The first fortifications on the site were a ring wall and part of the chapel and its bell tower. In the 13th century a large palas with 2 m thick walls was built west of the chapel, becoming the center of the castle. The residential wings probably were also built in the 13th century. In the 16th and 17th centuries the castle was attacked several times and burned twice. The residence wings in particular were rebuilt and renovated several times during those centuries. The lower floors were given vaulted ceilings, new windows were cut through the rock walls and they were decorated in wood.

The chapel was integrated into the ring wall that surrounds the castle. The apse was decorated with 12th century paintings, of which only fragments remain. The interior was renovated in the 17th century. The free standing bell tower was probably built as a combination church tower and watch tower. It is five stories tall and crowned with a Baroque onion dome.

The zwinger (outer courtyard) and two half towers were probably built in the 16th century to protect the castle from attack.

The castle was renovated in 1714-15 and again in 1732.

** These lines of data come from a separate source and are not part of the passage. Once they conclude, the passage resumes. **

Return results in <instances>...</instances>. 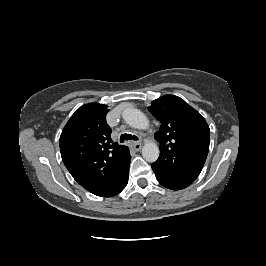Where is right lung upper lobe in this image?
<instances>
[{
	"instance_id": "1",
	"label": "right lung upper lobe",
	"mask_w": 266,
	"mask_h": 266,
	"mask_svg": "<svg viewBox=\"0 0 266 266\" xmlns=\"http://www.w3.org/2000/svg\"><path fill=\"white\" fill-rule=\"evenodd\" d=\"M107 107L96 103L81 106L59 140L62 160L73 178L101 197L110 196L117 188L131 159L128 147L111 139Z\"/></svg>"
}]
</instances>
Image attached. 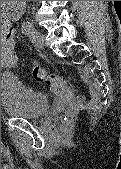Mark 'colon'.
Listing matches in <instances>:
<instances>
[{"mask_svg":"<svg viewBox=\"0 0 121 169\" xmlns=\"http://www.w3.org/2000/svg\"><path fill=\"white\" fill-rule=\"evenodd\" d=\"M14 49L15 44H11L8 41L1 44V61L3 65L10 67L17 63V55ZM33 77L39 82H44L53 95L68 105L69 111L73 112L81 107V103L75 99L73 89L60 75L47 73L41 68L35 67L33 69Z\"/></svg>","mask_w":121,"mask_h":169,"instance_id":"colon-1","label":"colon"}]
</instances>
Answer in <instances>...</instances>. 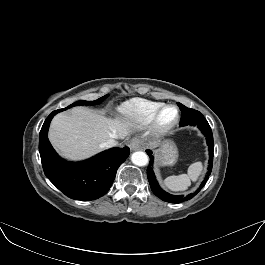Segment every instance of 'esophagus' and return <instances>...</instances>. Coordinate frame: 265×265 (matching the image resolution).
Segmentation results:
<instances>
[{
  "label": "esophagus",
  "instance_id": "34e87169",
  "mask_svg": "<svg viewBox=\"0 0 265 265\" xmlns=\"http://www.w3.org/2000/svg\"><path fill=\"white\" fill-rule=\"evenodd\" d=\"M143 143L140 139L138 138H132L129 142V147L131 150L135 151V150H139L140 148H142Z\"/></svg>",
  "mask_w": 265,
  "mask_h": 265
}]
</instances>
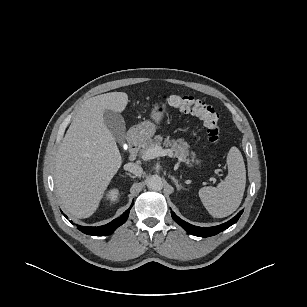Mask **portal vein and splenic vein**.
<instances>
[{"instance_id":"portal-vein-and-splenic-vein-1","label":"portal vein and splenic vein","mask_w":307,"mask_h":307,"mask_svg":"<svg viewBox=\"0 0 307 307\" xmlns=\"http://www.w3.org/2000/svg\"><path fill=\"white\" fill-rule=\"evenodd\" d=\"M169 156L172 157L173 156V152L171 149H163L160 145L154 146L150 149H148L145 152L144 158L146 160H150V159H154L157 158L159 156Z\"/></svg>"}]
</instances>
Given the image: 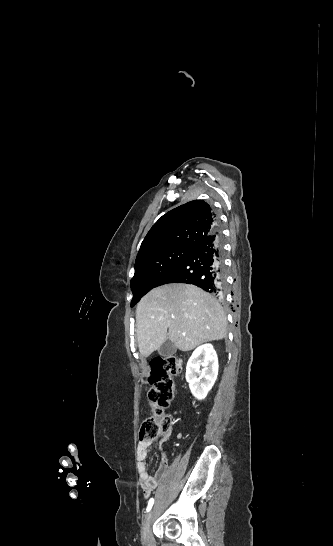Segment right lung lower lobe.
<instances>
[{
	"mask_svg": "<svg viewBox=\"0 0 333 546\" xmlns=\"http://www.w3.org/2000/svg\"><path fill=\"white\" fill-rule=\"evenodd\" d=\"M223 261V237L216 228L208 236L199 240L190 253L170 270L157 286L168 283H187L221 295L226 281Z\"/></svg>",
	"mask_w": 333,
	"mask_h": 546,
	"instance_id": "obj_1",
	"label": "right lung lower lobe"
}]
</instances>
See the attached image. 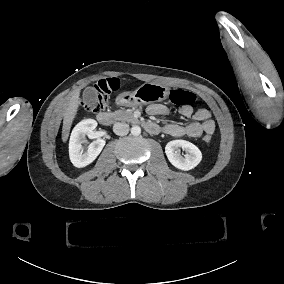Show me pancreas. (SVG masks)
<instances>
[{
	"mask_svg": "<svg viewBox=\"0 0 284 284\" xmlns=\"http://www.w3.org/2000/svg\"><path fill=\"white\" fill-rule=\"evenodd\" d=\"M115 120L123 122L137 123L138 119L133 116V112L130 110H117L112 113Z\"/></svg>",
	"mask_w": 284,
	"mask_h": 284,
	"instance_id": "obj_1",
	"label": "pancreas"
}]
</instances>
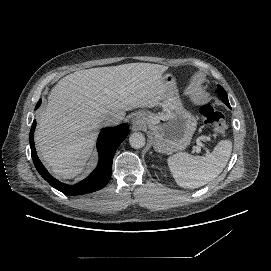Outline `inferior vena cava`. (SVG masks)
<instances>
[{
  "label": "inferior vena cava",
  "instance_id": "1",
  "mask_svg": "<svg viewBox=\"0 0 271 271\" xmlns=\"http://www.w3.org/2000/svg\"><path fill=\"white\" fill-rule=\"evenodd\" d=\"M96 121L103 126H113L120 122V119L111 115H100L96 118Z\"/></svg>",
  "mask_w": 271,
  "mask_h": 271
}]
</instances>
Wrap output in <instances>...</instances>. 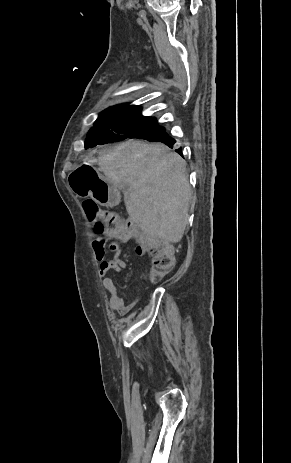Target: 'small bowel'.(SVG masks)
Returning <instances> with one entry per match:
<instances>
[{"instance_id": "small-bowel-1", "label": "small bowel", "mask_w": 291, "mask_h": 463, "mask_svg": "<svg viewBox=\"0 0 291 463\" xmlns=\"http://www.w3.org/2000/svg\"><path fill=\"white\" fill-rule=\"evenodd\" d=\"M125 241L124 239H121ZM92 248L95 254V258L99 264V275L101 277L102 287L109 294V304L111 310L119 315H127L131 309L141 301V293L136 294L128 304L124 302V299L118 292V288L110 277L112 271L116 273H121L126 268L125 261L121 258L122 250L120 245L111 241L108 242L106 239H96L92 243ZM108 249L113 252V258L107 259L105 255V250ZM135 253L139 256H142L144 252L136 246Z\"/></svg>"}]
</instances>
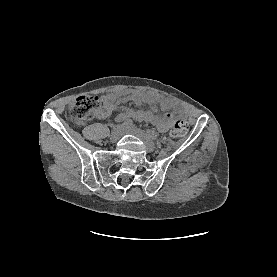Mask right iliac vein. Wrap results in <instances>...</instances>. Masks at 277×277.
<instances>
[{
    "instance_id": "right-iliac-vein-1",
    "label": "right iliac vein",
    "mask_w": 277,
    "mask_h": 277,
    "mask_svg": "<svg viewBox=\"0 0 277 277\" xmlns=\"http://www.w3.org/2000/svg\"><path fill=\"white\" fill-rule=\"evenodd\" d=\"M124 127L122 125L113 126L112 132L110 134V141L116 142L122 135Z\"/></svg>"
}]
</instances>
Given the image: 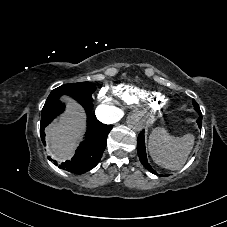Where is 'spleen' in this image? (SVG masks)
Returning <instances> with one entry per match:
<instances>
[{
  "instance_id": "1",
  "label": "spleen",
  "mask_w": 227,
  "mask_h": 227,
  "mask_svg": "<svg viewBox=\"0 0 227 227\" xmlns=\"http://www.w3.org/2000/svg\"><path fill=\"white\" fill-rule=\"evenodd\" d=\"M191 133L172 135L168 128L157 127L150 135L149 152L154 162L170 170L180 169L193 147Z\"/></svg>"
}]
</instances>
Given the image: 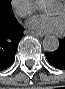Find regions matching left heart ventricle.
<instances>
[{"label":"left heart ventricle","mask_w":65,"mask_h":89,"mask_svg":"<svg viewBox=\"0 0 65 89\" xmlns=\"http://www.w3.org/2000/svg\"><path fill=\"white\" fill-rule=\"evenodd\" d=\"M54 15H60L65 18V11L61 4H57L56 7L51 11Z\"/></svg>","instance_id":"left-heart-ventricle-1"}]
</instances>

The exterior walls are covered in white plaster and were decorated with coats of arms from the late 15th century. These paintings were still visible in 1900 but have since faded. However, a few were restored in recent restoration projects.

When Dr. Karl Lingner bought the castle in 1900, he undertook a complete restoration of the castle under the guidance of Professor Rudolf Rahn. He placed a large organ, built by Jehmlich of Dresden, in the old armory. He purchased furniture from noble houses scattered throughout Graubünden and Tyrol to furnish the castle. However, he died unexpectedly on 5 June 1916 without ever living in the castle.